Receiving the initial dispatch call Saturday at 2:27 p.m., Publiski was told that a stranded kayaker had overturned in the river and stated that she could not swim. The woman was kayaking with a friend, who was able to make it to shore.

“With the river’s water level being very high, swift currents and cold water temperatures made the situation more difficult,” said Publiski.

When Publiski arrived, he saw the woman clinging to a tree that had fallen into the river.

“She kept saying that she couldm’t swim and that she didn’t have a life jacket,” Publiski said. “She also said that she could not feel her hands or feet.”

Publiski created a lifeline by tossing a throw bag to the woman and instructing her to wrap the rope under her arms and around her torso.

A throw bag is a rescue device consisting of a bag with a rope inside of it. The rope extends out of the bag while one person holds onto one end of the rope and is pulled by a person from the opposite side.

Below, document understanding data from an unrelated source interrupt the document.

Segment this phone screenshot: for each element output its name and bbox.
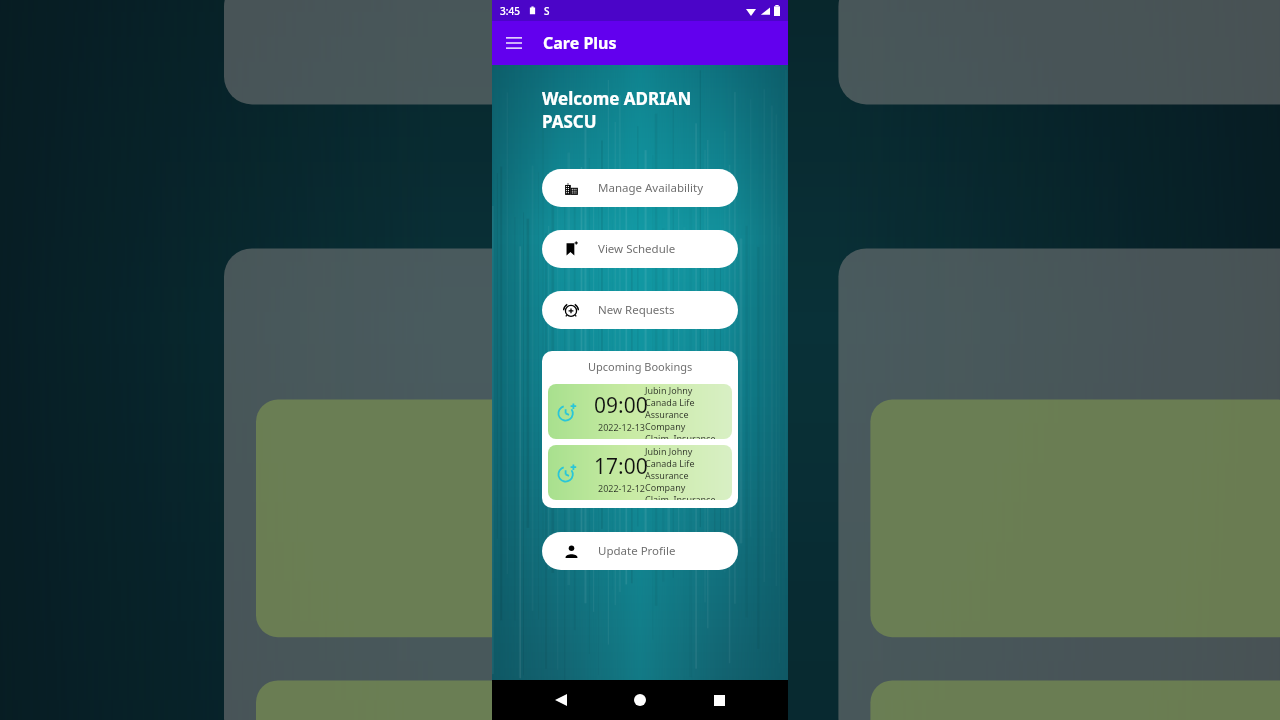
staticText: Assurance (645, 469, 689, 481)
staticText: 3:45 (500, 4, 520, 18)
button[interactable]: View Schedule (542, 230, 738, 268)
staticText: Update Profile (598, 543, 676, 559)
staticText: Claim Insurance (645, 432, 716, 439)
staticText: Jubin Johny (645, 445, 693, 457)
staticText: Assurance (645, 408, 689, 420)
staticText: Manage Availability (598, 180, 704, 196)
button[interactable]: Update Profile (542, 532, 738, 570)
staticText: Care Plus (543, 32, 617, 54)
button[interactable]: New Requests (542, 291, 738, 329)
button[interactable]: Recent apps (702, 683, 736, 717)
staticText: 17:00 (594, 452, 648, 481)
button[interactable]: Manage Availability (542, 169, 738, 207)
staticText: Claim Insurance (645, 493, 716, 500)
button[interactable]: Back (544, 683, 578, 717)
staticText: 09:00 (594, 391, 648, 420)
staticText: Canada Life (645, 396, 695, 408)
staticText: Company (645, 481, 686, 493)
staticText: Upcoming Bookings (588, 359, 693, 374)
staticText: 2022-12-13 (598, 421, 645, 433)
staticText: Welcome ADRIAN PASCU (542, 87, 738, 133)
button[interactable]: Home (623, 683, 657, 717)
staticText: Jubin Johny (645, 384, 693, 396)
button[interactable]: 17:00 (548, 445, 732, 500)
button[interactable]: Open navigation menu (492, 21, 536, 65)
staticText: 2022-12-12 (598, 482, 645, 494)
staticText: New Requests (598, 302, 675, 318)
staticText: View Schedule (598, 241, 676, 257)
staticText: S (544, 4, 550, 18)
staticText: Company (645, 420, 686, 432)
button[interactable]: 09:00 (548, 384, 732, 439)
staticText: Canada Life (645, 457, 695, 469)
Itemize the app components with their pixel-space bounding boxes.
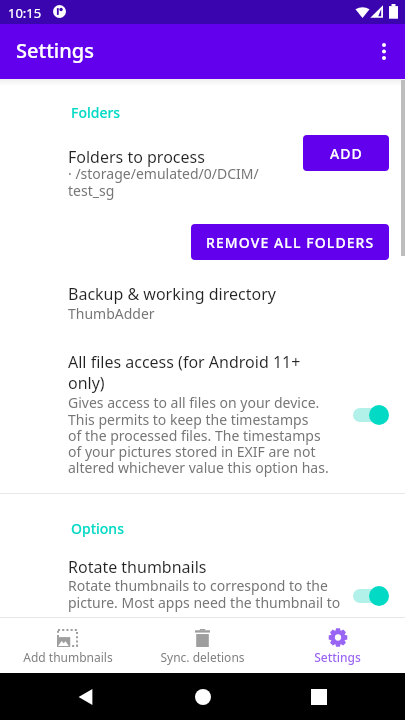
staticText: Options [71,519,124,538]
staticText: Gives access to all files on your device… [68,393,329,477]
staticText: Backup & working directory [68,283,276,305]
staticText: All files access (for Android 11+ only) [68,351,303,394]
button[interactable]: ADD [303,135,389,171]
button[interactable]: Settings [270,618,405,673]
button[interactable]: Toggle [351,584,389,608]
button[interactable]: Back [62,674,108,720]
button[interactable]: More options [362,29,405,73]
button[interactable]: Sync. deletions [135,618,270,673]
staticText: Sync. deletions [160,649,245,665]
staticText: Settings [314,649,361,665]
button[interactable]: Add thumbnails [0,618,135,673]
button[interactable]: Home [180,674,226,720]
button[interactable]: Toggle [351,403,389,427]
staticText: Add thumbnails [23,649,113,665]
staticText: Settings [16,37,94,64]
staticText: REMOVE ALL FOLDERS [206,233,375,252]
button[interactable]: REMOVE ALL FOLDERS [191,224,389,260]
staticText: Folders [71,103,121,122]
button[interactable]: Recents [296,674,342,720]
staticText: · /storage/emulated/0/DCIM/ test_sg [68,164,259,200]
staticText: Rotate thumbnails [68,556,207,578]
staticText: Rotate thumbnails to correspond to the p… [68,576,341,612]
staticText: ThumbAdder [68,304,155,323]
staticText: 10:15 [8,4,42,22]
staticText: Folders to process [68,146,205,168]
staticText: ADD [330,144,363,163]
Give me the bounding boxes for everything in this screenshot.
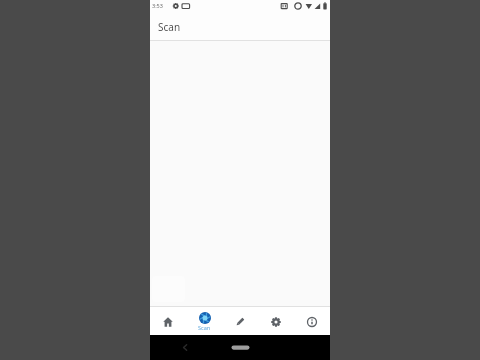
button[interactable] bbox=[294, 307, 330, 335]
staticText: Scan bbox=[198, 324, 211, 331]
button[interactable]: Scan bbox=[186, 307, 222, 335]
button[interactable] bbox=[258, 307, 294, 335]
button[interactable] bbox=[222, 307, 258, 335]
staticText: Scan bbox=[158, 20, 181, 34]
staticText: 3:53 bbox=[152, 2, 163, 9]
button[interactable] bbox=[150, 307, 186, 335]
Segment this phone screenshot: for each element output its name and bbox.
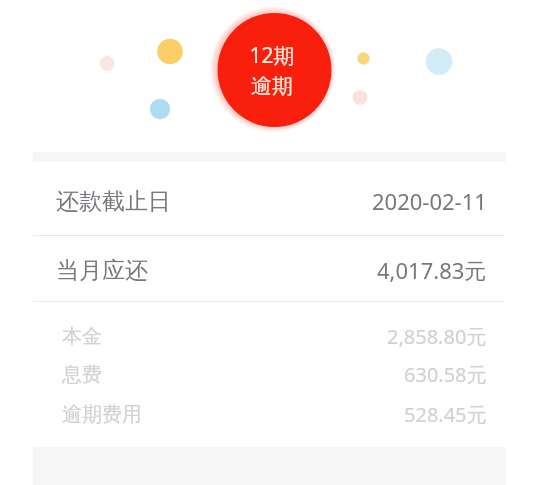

Once the woman was able to grab the rope, Publiski threw her a life jacket, but she was able to get only one arm through it. During this time, U.S. Forest Service Law Enforcement Officer Doug Beringer and Lake County Sheriff’s Department Sgt. Brad Nixon and Deputy Craig Mayo arrived.

As the officers used the rope to pull the woman toward shore, she released her grip on the tree she had been holding onto. When the woman let go of the tree, the strong current pulled her downstream and she became entangled on a different log. Physically exhausted from being in the cold water for almost 45 minutes, the woman did not have the strength to climb over the log to allow the officers to continue pulling her toward them.

CO Publiski jumped in the fast-flowing water and was able to get the woman unstuck from the log and safely move her to shore.

“From the time that I arrived at the river to the time that we were able to get the woman safely to shore, it was about six to seven minutes total,” Publiski said.

Observing that the woman displayed extreme signs of hypothermia and was unable to walk, the first responders put the woman in an emergency Stokes basket and carried her about a quarter-mile, up a 5-foot embankment, where a Life EMS Ambulance was waiting. The woman was transported to Ludington Hospital to be treated for hypothermia.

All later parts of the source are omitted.